12062 Views 30 Replies 8 Participants Last post by  glenntwo
Hello everyone. I am new to this site, just having moved over from the old one. I am having a problem with my 1989 E-250 that I just can't seem to figure out.

I have an intermittent sticking problem in my starter solenoid. I start the vehicle up and the starter engages, the engine fires, but the starter stays engaged, even after I turn off the ignition. I then have to unlatch the hood, and pull the neg cable off the batter to kill all power.

I usually have to take off the solenoid, and either replace it with the spare I have taken to carrying around, or tap it to unstick the relays inside. This works for awhile until the sol finally burns up and I have to get another. It only does it about every 4-5 starts, so apparently it is something that builds up over the course of a day or two.

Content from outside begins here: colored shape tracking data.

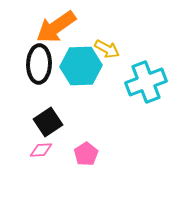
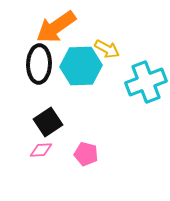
pink pentagon: rotated 25 degrees counterclockwise
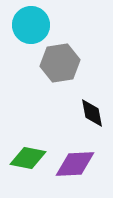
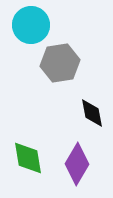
green diamond: rotated 69 degrees clockwise
purple diamond: moved 2 px right; rotated 57 degrees counterclockwise
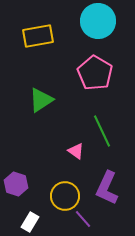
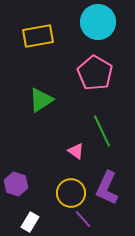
cyan circle: moved 1 px down
yellow circle: moved 6 px right, 3 px up
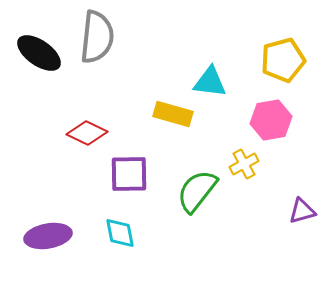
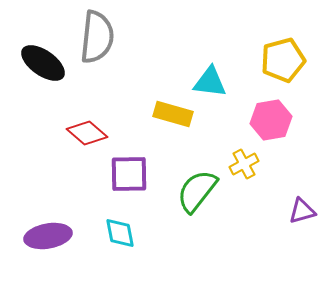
black ellipse: moved 4 px right, 10 px down
red diamond: rotated 15 degrees clockwise
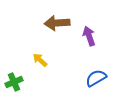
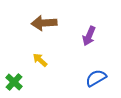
brown arrow: moved 13 px left
purple arrow: rotated 138 degrees counterclockwise
green cross: rotated 24 degrees counterclockwise
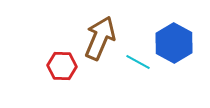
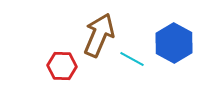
brown arrow: moved 1 px left, 3 px up
cyan line: moved 6 px left, 3 px up
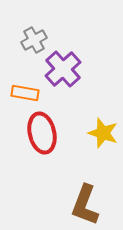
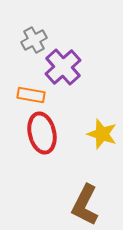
purple cross: moved 2 px up
orange rectangle: moved 6 px right, 2 px down
yellow star: moved 1 px left, 1 px down
brown L-shape: rotated 6 degrees clockwise
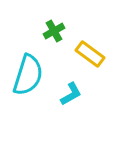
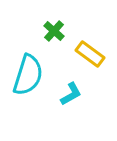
green cross: rotated 20 degrees counterclockwise
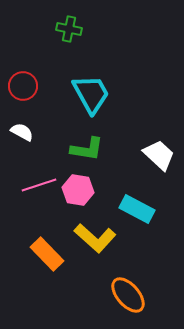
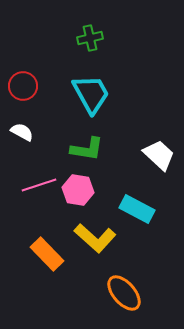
green cross: moved 21 px right, 9 px down; rotated 25 degrees counterclockwise
orange ellipse: moved 4 px left, 2 px up
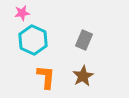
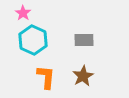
pink star: moved 1 px right; rotated 28 degrees counterclockwise
gray rectangle: rotated 66 degrees clockwise
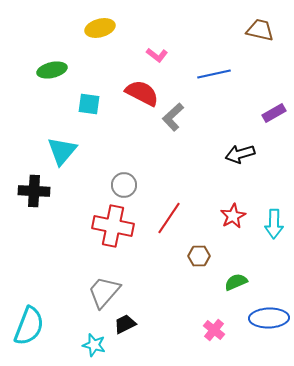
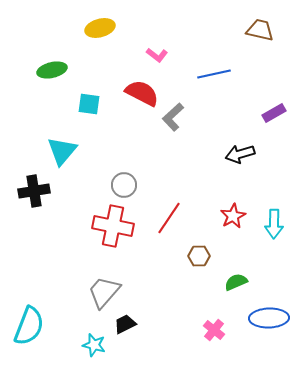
black cross: rotated 12 degrees counterclockwise
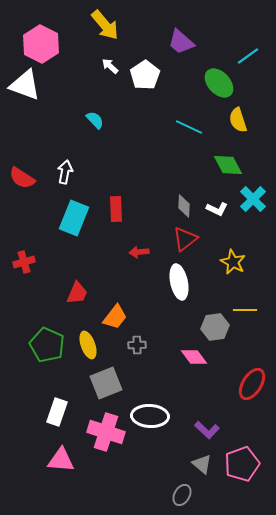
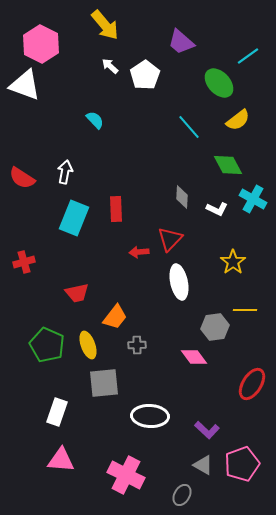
yellow semicircle at (238, 120): rotated 110 degrees counterclockwise
cyan line at (189, 127): rotated 24 degrees clockwise
cyan cross at (253, 199): rotated 16 degrees counterclockwise
gray diamond at (184, 206): moved 2 px left, 9 px up
red triangle at (185, 239): moved 15 px left; rotated 8 degrees counterclockwise
yellow star at (233, 262): rotated 10 degrees clockwise
red trapezoid at (77, 293): rotated 55 degrees clockwise
gray square at (106, 383): moved 2 px left; rotated 16 degrees clockwise
pink cross at (106, 432): moved 20 px right, 43 px down; rotated 9 degrees clockwise
gray triangle at (202, 464): moved 1 px right, 1 px down; rotated 10 degrees counterclockwise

So far I have replaced about 8 solenoids, one voltage regulator, the ignition switch on the steering column, and the starter from when it did this the first time and burned up the starter motor. This is over that last month and a half, and nobody seems to be able to figure out why. I have been told that it's everything from the ignition actuator lever in the steering column, to bad wires, to a faulty ground strap. I have cleaned up all the grounds, except for the ground strap, which will be today's project. All wires seem to be checking out for shorts/opens.

I ruled out the ign actuator, because when I replaced the ign switch I was able to get it adjusted to where the various systems work in the proper key positions ( acc/run/ start/dash lights, etc.). It seems to be working fine, and besides, I have not been able to find any concise information on how to replace the actuator, and I am hesitant to take apart the column without having the right info.

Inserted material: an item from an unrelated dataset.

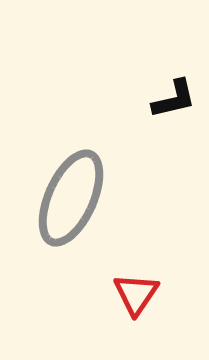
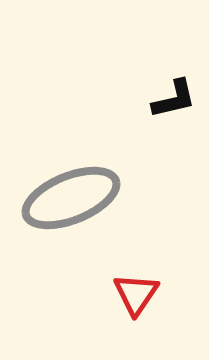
gray ellipse: rotated 44 degrees clockwise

Like I said, this is an intermittent problem, but it seems to be happening more frequently in the last few days. My van is actually a Class B motorhome on the E-250 SD chassis, and I use it for work/living quarters when I am on the road. I need to get this fixed soon, since I am about 2000 miles from home working, and really don't want to have to nurse her across country like this. She's a good strong vehicle otherwise, and never gave me an ounce of trouble before this, other than replacing an alternator last year, which on a 21 year old vehicle I consider to be acceptable routine maintenance.

If there are any electrical gurus or Ford techs out there that are aware of and know the solution to this problem I would greatly appreciate the input. She's a great vehicle and still has years of life left in her, and I want to get her well again so we can hit the road without worrying. Thanks in advance for any help you might be able to offer.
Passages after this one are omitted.